__DESCRIPTION OF THE TASK__
All entries below are to be reproduced exactly.

__EXERCISE DATA__
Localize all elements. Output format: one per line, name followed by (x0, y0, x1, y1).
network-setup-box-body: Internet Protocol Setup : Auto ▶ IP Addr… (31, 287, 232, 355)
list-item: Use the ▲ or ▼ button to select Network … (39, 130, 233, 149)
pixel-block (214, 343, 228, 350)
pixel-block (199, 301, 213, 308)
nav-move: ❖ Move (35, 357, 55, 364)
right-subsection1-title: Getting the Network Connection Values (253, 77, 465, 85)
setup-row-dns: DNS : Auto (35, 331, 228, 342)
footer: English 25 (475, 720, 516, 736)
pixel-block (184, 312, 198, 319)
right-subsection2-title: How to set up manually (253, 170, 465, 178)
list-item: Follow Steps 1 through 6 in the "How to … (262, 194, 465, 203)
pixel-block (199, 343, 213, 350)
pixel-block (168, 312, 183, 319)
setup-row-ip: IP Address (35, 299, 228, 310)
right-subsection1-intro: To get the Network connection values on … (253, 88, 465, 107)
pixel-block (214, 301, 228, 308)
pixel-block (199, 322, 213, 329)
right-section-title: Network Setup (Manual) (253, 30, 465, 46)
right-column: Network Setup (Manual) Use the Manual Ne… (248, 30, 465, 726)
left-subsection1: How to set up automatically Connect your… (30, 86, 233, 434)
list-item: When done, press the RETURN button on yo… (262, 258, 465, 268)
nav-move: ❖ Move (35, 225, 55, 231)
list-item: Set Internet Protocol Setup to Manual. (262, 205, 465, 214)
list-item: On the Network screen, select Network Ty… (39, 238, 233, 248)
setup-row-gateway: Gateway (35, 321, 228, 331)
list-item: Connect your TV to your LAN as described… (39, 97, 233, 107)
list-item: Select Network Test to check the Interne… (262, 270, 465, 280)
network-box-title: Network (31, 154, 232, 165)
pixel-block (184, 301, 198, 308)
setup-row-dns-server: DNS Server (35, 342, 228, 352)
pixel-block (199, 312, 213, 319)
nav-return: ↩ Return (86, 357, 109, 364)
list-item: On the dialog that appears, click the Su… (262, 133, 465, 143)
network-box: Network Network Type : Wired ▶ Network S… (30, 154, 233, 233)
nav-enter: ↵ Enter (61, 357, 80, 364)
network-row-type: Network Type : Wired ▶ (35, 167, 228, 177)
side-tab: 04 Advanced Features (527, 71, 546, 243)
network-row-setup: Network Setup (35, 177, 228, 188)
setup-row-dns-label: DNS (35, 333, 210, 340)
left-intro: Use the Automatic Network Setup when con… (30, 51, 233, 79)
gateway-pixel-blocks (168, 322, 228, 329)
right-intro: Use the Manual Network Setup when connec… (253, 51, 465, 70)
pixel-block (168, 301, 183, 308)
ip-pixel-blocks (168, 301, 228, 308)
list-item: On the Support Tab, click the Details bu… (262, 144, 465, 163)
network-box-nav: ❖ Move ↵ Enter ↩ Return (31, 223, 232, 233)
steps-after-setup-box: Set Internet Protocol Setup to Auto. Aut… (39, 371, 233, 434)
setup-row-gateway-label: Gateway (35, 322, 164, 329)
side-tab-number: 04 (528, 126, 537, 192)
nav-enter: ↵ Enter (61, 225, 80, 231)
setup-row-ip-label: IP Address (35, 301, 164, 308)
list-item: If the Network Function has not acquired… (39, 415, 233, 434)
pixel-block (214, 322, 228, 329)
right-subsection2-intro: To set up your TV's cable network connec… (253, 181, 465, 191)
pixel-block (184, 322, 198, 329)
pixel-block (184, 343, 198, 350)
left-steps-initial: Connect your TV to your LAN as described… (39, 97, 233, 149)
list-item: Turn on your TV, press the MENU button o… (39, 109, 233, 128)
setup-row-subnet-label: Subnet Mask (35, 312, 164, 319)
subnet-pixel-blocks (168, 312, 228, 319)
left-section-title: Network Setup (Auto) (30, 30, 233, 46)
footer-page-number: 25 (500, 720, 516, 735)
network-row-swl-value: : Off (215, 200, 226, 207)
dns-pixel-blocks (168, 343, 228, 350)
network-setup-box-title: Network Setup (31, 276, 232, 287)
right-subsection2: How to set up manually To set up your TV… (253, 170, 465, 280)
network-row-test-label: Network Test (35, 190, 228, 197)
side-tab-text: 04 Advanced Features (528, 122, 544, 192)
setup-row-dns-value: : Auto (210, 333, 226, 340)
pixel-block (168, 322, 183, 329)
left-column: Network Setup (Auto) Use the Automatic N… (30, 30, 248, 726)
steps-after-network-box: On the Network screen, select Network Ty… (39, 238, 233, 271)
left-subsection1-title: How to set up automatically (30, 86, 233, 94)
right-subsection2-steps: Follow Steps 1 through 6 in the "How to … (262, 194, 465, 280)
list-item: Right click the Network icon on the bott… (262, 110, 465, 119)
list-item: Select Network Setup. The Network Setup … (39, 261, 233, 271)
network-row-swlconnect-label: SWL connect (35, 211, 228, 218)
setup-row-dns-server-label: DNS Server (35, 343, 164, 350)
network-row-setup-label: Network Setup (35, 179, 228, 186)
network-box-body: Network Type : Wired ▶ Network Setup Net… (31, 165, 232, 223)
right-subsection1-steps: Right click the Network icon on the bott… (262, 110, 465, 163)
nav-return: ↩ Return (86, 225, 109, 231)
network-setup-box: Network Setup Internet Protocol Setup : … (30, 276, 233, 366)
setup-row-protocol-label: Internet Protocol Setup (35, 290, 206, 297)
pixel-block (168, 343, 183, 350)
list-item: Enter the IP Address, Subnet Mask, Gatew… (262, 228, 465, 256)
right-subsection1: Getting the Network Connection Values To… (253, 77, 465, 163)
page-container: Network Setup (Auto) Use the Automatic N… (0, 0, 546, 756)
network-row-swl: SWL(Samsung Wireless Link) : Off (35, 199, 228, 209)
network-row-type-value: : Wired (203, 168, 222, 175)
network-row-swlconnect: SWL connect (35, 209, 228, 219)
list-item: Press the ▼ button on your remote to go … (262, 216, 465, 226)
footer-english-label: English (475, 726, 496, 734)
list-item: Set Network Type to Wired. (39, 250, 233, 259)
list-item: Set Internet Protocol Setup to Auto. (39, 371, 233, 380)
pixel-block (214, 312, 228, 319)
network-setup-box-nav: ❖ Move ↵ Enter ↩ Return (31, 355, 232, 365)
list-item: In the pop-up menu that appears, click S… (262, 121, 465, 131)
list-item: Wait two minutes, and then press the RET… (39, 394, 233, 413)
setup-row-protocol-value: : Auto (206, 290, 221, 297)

__SOLUTION FOR THIS PROBLEM__
Localize all elements. Output format: one per line, name followed by (x0, y0, x1, y1).
network-setup-box-body: Internet Protocol Setup : Auto ▶ IP Addr… (31, 287, 232, 355)
list-item: Use the ▲ or ▼ button to select Network … (39, 130, 233, 149)
pixel-block (214, 343, 228, 350)
pixel-block (199, 301, 213, 308)
nav-move: ❖ Move (35, 357, 55, 364)
right-subsection1-title: Getting the Network Connection Values (253, 77, 465, 85)
setup-row-dns: DNS : Auto (35, 331, 228, 342)
footer: English 25 (475, 720, 516, 736)
pixel-block (184, 312, 198, 319)
right-subsection2-title: How to set up manually (253, 170, 465, 178)
list-item: Follow Steps 1 through 6 in the "How to … (262, 194, 465, 203)
pixel-block (199, 343, 213, 350)
pixel-block (168, 312, 183, 319)
setup-row-ip: IP Address (35, 299, 228, 310)
right-subsection1-intro: To get the Network connection values on … (253, 88, 465, 107)
pixel-block (214, 301, 228, 308)
pixel-block (199, 322, 213, 329)
right-section-title: Network Setup (Manual) (253, 30, 465, 46)
right-column: Network Setup (Manual) Use the Manual Ne… (248, 30, 465, 726)
left-subsection1: How to set up automatically Connect your… (30, 86, 233, 434)
list-item: When done, press the RETURN button on yo… (262, 258, 465, 268)
nav-move: ❖ Move (35, 225, 55, 231)
list-item: Set Internet Protocol Setup to Manual. (262, 205, 465, 214)
list-item: On the Network screen, select Network Ty… (39, 238, 233, 248)
setup-row-gateway: Gateway (35, 321, 228, 331)
list-item: Connect your TV to your LAN as described… (39, 97, 233, 107)
list-item: Select Network Test to check the Interne… (262, 270, 465, 280)
network-box-title: Network (31, 154, 232, 165)
pixel-block (184, 301, 198, 308)
setup-row-dns-server: DNS Server (35, 342, 228, 352)
pixel-block (199, 312, 213, 319)
nav-return: ↩ Return (86, 357, 109, 364)
list-item: On the dialog that appears, click the Su… (262, 133, 465, 143)
network-box: Network Network Type : Wired ▶ Network S… (30, 154, 233, 233)
nav-enter: ↵ Enter (61, 357, 80, 364)
network-row-type: Network Type : Wired ▶ (35, 167, 228, 177)
side-tab: 04 Advanced Features (527, 71, 546, 243)
network-row-setup: Network Setup (35, 177, 228, 188)
setup-row-dns-label: DNS (35, 333, 210, 340)
left-intro: Use the Automatic Network Setup when con… (30, 51, 233, 79)
gateway-pixel-blocks (168, 322, 228, 329)
right-intro: Use the Manual Network Setup when connec… (253, 51, 465, 70)
pixel-block (168, 301, 183, 308)
ip-pixel-blocks (168, 301, 228, 308)
list-item: On the Support Tab, click the Details bu… (262, 144, 465, 163)
network-box-nav: ❖ Move ↵ Enter ↩ Return (31, 223, 232, 233)
steps-after-setup-box: Set Internet Protocol Setup to Auto. Aut… (39, 371, 233, 434)
setup-row-gateway-label: Gateway (35, 322, 164, 329)
side-tab-number: 04 (528, 126, 537, 192)
nav-enter: ↵ Enter (61, 225, 80, 231)
setup-row-ip-label: IP Address (35, 301, 164, 308)
list-item: If the Network Function has not acquired… (39, 415, 233, 434)
pixel-block (214, 322, 228, 329)
right-subsection2-intro: To set up your TV's cable network connec… (253, 181, 465, 191)
pixel-block (184, 322, 198, 329)
pixel-block (184, 343, 198, 350)
left-steps-initial: Connect your TV to your LAN as described… (39, 97, 233, 149)
list-item: Turn on your TV, press the MENU button o… (39, 109, 233, 128)
setup-row-subnet-label: Subnet Mask (35, 312, 164, 319)
subnet-pixel-blocks (168, 312, 228, 319)
left-section-title: Network Setup (Auto) (30, 30, 233, 46)
footer-page-number: 25 (500, 720, 516, 735)
network-row-swl-value: : Off (215, 200, 226, 207)
dns-pixel-blocks (168, 343, 228, 350)
network-setup-box-title: Network Setup (31, 276, 232, 287)
right-subsection2: How to set up manually To set up your TV… (253, 170, 465, 280)
network-row-test-label: Network Test (35, 190, 228, 197)
side-tab-text: 04 Advanced Features (528, 122, 544, 192)
setup-row-dns-value: : Auto (210, 333, 226, 340)
pixel-block (168, 322, 183, 329)
left-column: Network Setup (Auto) Use the Automatic N… (30, 30, 248, 726)
steps-after-network-box: On the Network screen, select Network Ty… (39, 238, 233, 271)
left-subsection1-title: How to set up automatically (30, 86, 233, 94)
right-subsection2-steps: Follow Steps 1 through 6 in the "How to … (262, 194, 465, 280)
list-item: Right click the Network icon on the bott… (262, 110, 465, 119)
list-item: Select Network Setup. The Network Setup … (39, 261, 233, 271)
network-row-swlconnect-label: SWL connect (35, 211, 228, 218)
setup-row-dns-server-label: DNS Server (35, 343, 164, 350)
network-row-setup-label: Network Setup (35, 179, 228, 186)
network-box-body: Network Type : Wired ▶ Network Setup Net… (31, 165, 232, 223)
right-subsection1-steps: Right click the Network icon on the bott… (262, 110, 465, 163)
nav-return: ↩ Return (86, 225, 109, 231)
network-setup-box: Network Setup Internet Protocol Setup : … (30, 276, 233, 366)
setup-row-protocol-label: Internet Protocol Setup (35, 290, 206, 297)
pixel-block (168, 343, 183, 350)
list-item: Enter the IP Address, Subnet Mask, Gatew… (262, 228, 465, 256)
right-subsection1: Getting the Network Connection Values To… (253, 77, 465, 163)
page-container: Network Setup (Auto) Use the Automatic N… (0, 0, 546, 756)
network-row-swl: SWL(Samsung Wireless Link) : Off (35, 199, 228, 209)
network-row-type-value: : Wired (203, 168, 222, 175)
network-row-swlconnect: SWL connect (35, 209, 228, 219)
list-item: Press the ▼ button on your remote to go … (262, 216, 465, 226)
footer-english-label: English (475, 726, 496, 734)
list-item: Set Network Type to Wired. (39, 250, 233, 259)
list-item: Set Internet Protocol Setup to Auto. (39, 371, 233, 380)
pixel-block (214, 312, 228, 319)
network-setup-box-nav: ❖ Move ↵ Enter ↩ Return (31, 355, 232, 365)
list-item: In the pop-up menu that appears, click S… (262, 121, 465, 131)
list-item: Wait two minutes, and then press the RET… (39, 394, 233, 413)
setup-row-protocol-value: : Auto (206, 290, 221, 297)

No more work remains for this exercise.